Stored data entries
##############################
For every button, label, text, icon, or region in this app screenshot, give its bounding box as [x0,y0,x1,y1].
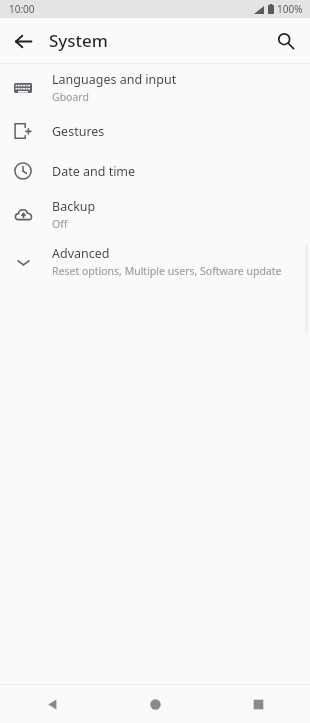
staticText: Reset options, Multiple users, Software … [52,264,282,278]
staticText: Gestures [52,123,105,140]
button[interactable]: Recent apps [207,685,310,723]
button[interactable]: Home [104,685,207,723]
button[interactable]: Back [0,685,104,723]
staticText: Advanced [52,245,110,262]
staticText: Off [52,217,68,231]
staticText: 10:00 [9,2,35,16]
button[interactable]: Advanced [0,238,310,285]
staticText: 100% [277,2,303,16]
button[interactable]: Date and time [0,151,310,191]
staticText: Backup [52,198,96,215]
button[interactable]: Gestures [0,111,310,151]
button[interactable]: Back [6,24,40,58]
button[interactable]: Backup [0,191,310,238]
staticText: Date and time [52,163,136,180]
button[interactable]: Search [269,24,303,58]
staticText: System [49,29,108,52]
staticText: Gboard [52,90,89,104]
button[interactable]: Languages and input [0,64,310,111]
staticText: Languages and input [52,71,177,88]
##############################
== Aim of the task ==
Exactness is what counts here: copy each entry as given and omit its pictures.

== Solution ==
For every button, label, text, icon, or region in this app screenshot, give its bounding box as [x0,y0,x1,y1].
staticText: Reset options, Multiple users, Software … [52,264,282,278]
staticText: Gestures [52,123,105,140]
button[interactable]: Recent apps [207,685,310,723]
button[interactable]: Home [104,685,207,723]
button[interactable]: Back [0,685,104,723]
staticText: Advanced [52,245,110,262]
staticText: Off [52,217,68,231]
staticText: 10:00 [9,2,35,16]
button[interactable]: Advanced [0,238,310,285]
staticText: 100% [277,2,303,16]
button[interactable]: Date and time [0,151,310,191]
staticText: Backup [52,198,96,215]
button[interactable]: Gestures [0,111,310,151]
button[interactable]: Back [6,24,40,58]
button[interactable]: Backup [0,191,310,238]
staticText: Date and time [52,163,136,180]
button[interactable]: Search [269,24,303,58]
staticText: System [49,29,108,52]
staticText: Gboard [52,90,89,104]
button[interactable]: Languages and input [0,64,310,111]
staticText: Languages and input [52,71,177,88]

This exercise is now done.